LOL - Devilled kidneys lovely dish too ...

irony that despite diversity of foods in the shops, food allergies are rife (contributed by lack of exposure in early years), childrens picky eating habits too (pandyied too by parents), and folks are addicted to fast food options.
 
Love liver. Mum cooks the most amazing Liver and Onions. She adds crispy bacon bits with it, thick beef gravy with lashings of onions, mash potatoes, and some veg.

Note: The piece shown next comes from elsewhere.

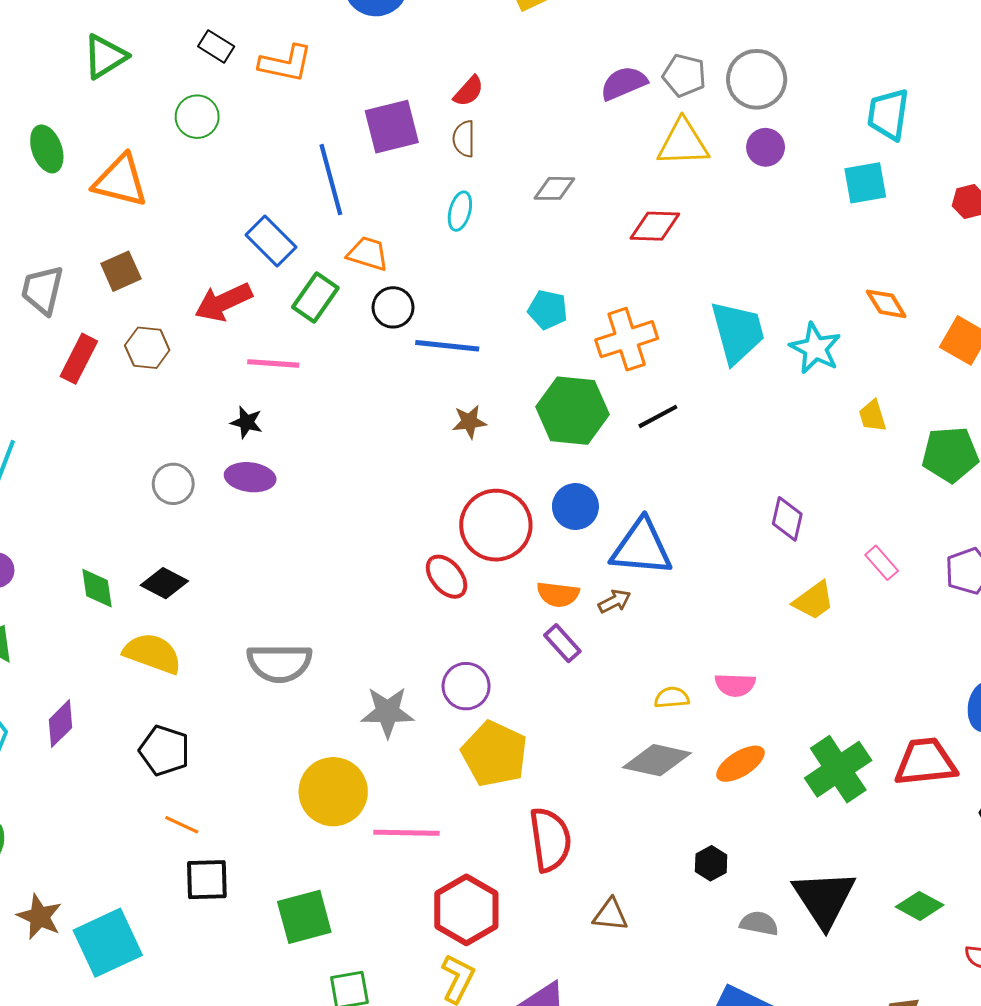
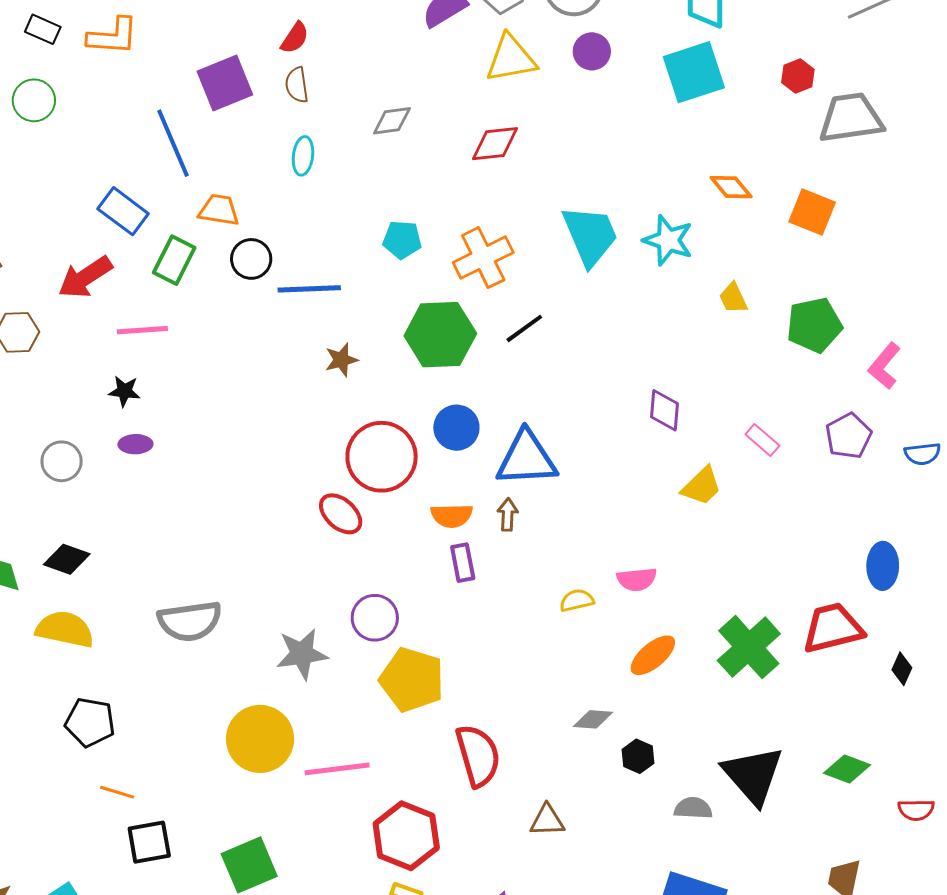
cyan square: (865, 183) -> (694, 72), size x1.4
purple ellipse: (250, 477) -> (135, 444), size x0.7
brown arrow: (614, 601) -> (508, 515), turned -52
purple rectangle: (562, 643) -> (463, 563), turned 39
gray diamond: (657, 760) -> (593, 719), moved, size x0.6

Sadly, my wife hates it so the only time I get to have it is if I visit mum alone for a treat :D
 
Anyone else like calf/veal liver?

Oil in pan. Get it hot. Fry off sage leaves until they curl up. Briefly fry veal liver (you want the centre still on the rarer side or it'll go grainy). Remove liver, add marsala wine to pan, reduce. Pour over liver to serve with mashed or crushed potato and steamed veg.
 
I personally drawn the line at sweetbreads. You're not kidding anyone calling it sweetbread. Maybe mixed up in a pig's fry without any overt pre-knowledge it would contain sweetbread then I would probably would down it without a problem, but it having it identifiable in a meal, no.
What's wrong with sweetbreads? Not much difference between an internal organ and a gland, really.
 
put liver in a bowl of milk for a few hours or overnight , no idea why ( grandmother told me ) gone now.
for some reason it makes it taste better, draws out some of the mineral taste /blood
 
Liver thread revival

I Don't usually buy lambs liver, usually a devilled kidney person, but on whim picked some up in Aldi yesterday,
gentle quick fry 1 min a side in pan, with some onions, deglaze+stock+dash/sherry and thickened juices, into oven casserol + carrots 160/1hr.
came out grainy/disintegrating, an unappetizing texture

cookery experts - is this poor technique, or poor quality liver. ?

(some threads would suggest quick is the only way https://cheftalk.com/threads/lambs-liver-fast-or-slow.95346/ )
 
Liver thread revival

I Don't usually buy lambs liver, usually a devilled kidney person, but on whim picked some up in Aldi yesterday,
gentle quick fry 1 min a side in pan, with some onions, deglaze+stock+dash/sherry and thickened juices, into oven casserol + carrots 160/1hr.
came out grainy/disintegrating, an unappetizing texture

cookery experts - is this poor technique, or poor quality liver. ?

(some threads would suggest quick is the only way https://cheftalk.com/threads/lambs-liver-fast-or-slow.95346/ )
You should have eaten at the quick fry on each side stage. I'm not surprised it was horrible after destroying it for an hour in the oven.

I use a heavy cast iron pan get it smoking hot, cut the liver into 1" pieces and fry in butter for about 1 minute just to brown the outside then it's done.
Then fry onions in the same pan add brandy, heat off and finish with a bit of cream and mustard.
 
Haven't had liver for ages.

I used to get it a least once a week, must be good for you as it was the only raw meat that my cat, once he got a whiff of it, would immediately jump onto my leg and clamp his claws tight until he got some!

Offal seems to be harder to get these days, Sainsburys used to sell fresh kidneys but stopped selling it years ago (where I live), no longer shop there any more.

As said above, fry in a hot, oiled pan for a few minutes a side is enough.
 
Tried it again a while ago, as it's so cheap.
Didn't some liver and onion thing with mustard..... remembered why I didn't eat it.
I guess it's more knowing it's an organ rather than taste.
 
I like lambs liver, I find pig liver a bit too strong (but I'd still eat it) I don't like liver rare though, I'll either have it fried but really well done, but the nicest way I've found is make a stew with it, liver, tinned chopped tomatoes mushrooms and potatoes, really nice. Really cheap as well.

Also I'm not squeemish about rare meat, I'll eat steak basically mooing, just prefer liver well done.